Unnamed: 0,Borough,Cluster labels,1st Most Common Venue,2nd Most Common Venue,3rd Most Common Venue,4th Most Common Venue,5th Most Common Venue,6th Most Common Venue,7th Most Common Venue,8th Most Common Venue,9th Most Common Venue,10th Most Common Venue
5,Etobicoke,2,,Yoga Studio,Eastern European Restaurant,Dog Run,Doner Restaurant,Donut Shop,Drugstore,Dumpling Restaurant,Electronics Store,Discount Store
45,North York,2,,Yoga Studio,Eastern European Restaurant,Dog Run,Doner Restaurant,Donut Shop,Drugstore,Dumpling Restaurant,Electronics Store,Discount Store
95,Scarborough,2,,Yoga Studio,Eastern European Restaurant,Dog Run,Doner Restaurant,Donut Shop,Drugstore,Dumpling Restaurant,Electronics Store,Discount Store


Cluster 3 is the cluster of locations that did not have venues and that we added previously.

#### Cluster 4

In [39]:
toronto_merged.loc[toronto_merged['Cluster labels'] == 3, toronto_merged.columns[[1] + list(range(5, toronto_merged.shape[1]))]]
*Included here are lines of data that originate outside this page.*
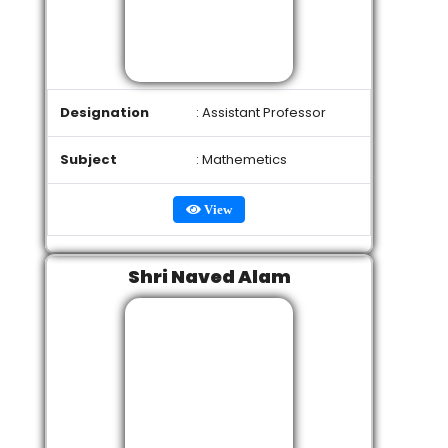
Designation
: Assistant Professor
Subject
: Mathemetics
View
Shri Naved Alam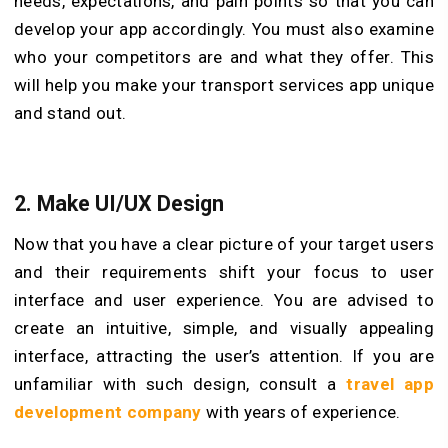
needs, expectations, and pain points so that you can
develop your app accordingly. You must also examine
who your competitors are and what they offer. This
will help you make your transport services app unique
and stand out.
2. Make UI/UX Design
Now that you have a clear picture of your target users
and their requirements shift your focus to user
interface and user experience. You are advised to
create an intuitive, simple, and visually appealing
interface, attracting the user’s attention. If you are
unfamiliar with such design, consult a
travel app
development company
with years of experience.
Unnamed: 0,Borough,Cluster labels,1st Most Common Venue,2nd Most Common Venue,3rd Most Common Venue,4th Most Common Venue,5th Most Common Venue,6th Most Common Venue,7th Most Common Venue,8th Most Common Venue,9th Most Common Venue,10th Most Common Venue
53,North York,3,Baseball Field,Business Service,Food Truck,Yoga Studio,Doner Restaurant,Donut Shop,Drugstore,Dumpling Restaurant,Eastern European Restaurant,Electronics Store
57,North York,3,Baseball Field,Yoga Studio,Doner Restaurant,Donut Shop,Drugstore,Dumpling Restaurant,Eastern European Restaurant,Electronics Store,Escape Room,Distribution Center
101,Etobicoke,3,Baseball Field,Business Service,Yoga Studio,Doner Restaurant,Donut Shop,Drugstore,Dumpling Restaurant,Eastern European Restaurant,Electronics Store,Distribution Center


Cluster 4 seems to be centered around baseball fields.

#### Cluster 5

In [40]:
toronto_merged.loc[toronto_merged['Cluster labels'] == 4, toronto_merged.columns[[1] + list(range(5, toronto_merged.shape[1]))]]

Unnamed: 0,Borough,Cluster labels,1st Most Common Venue,2nd Most Common Venue,3rd Most Common Venue,4th Most Common Venue,5th Most Common Venue,6th Most Common Venue,7th Most Common Venue,8th Most Common Venue,9th Most Common Venue,10th Most Common Venue
32,Scarborough,4,Playground,Jewelry Store,Yoga Studio,Dumpling Restaurant,Distribution Center,Dog Run,Doner Restaurant,Donut Shop,Drugstore,Eastern European Restaurant


Cluster 5 is where playgrounds are the most common venues.

---
This concludes the requirements of Week 3's assignment for the Capstone Project Course.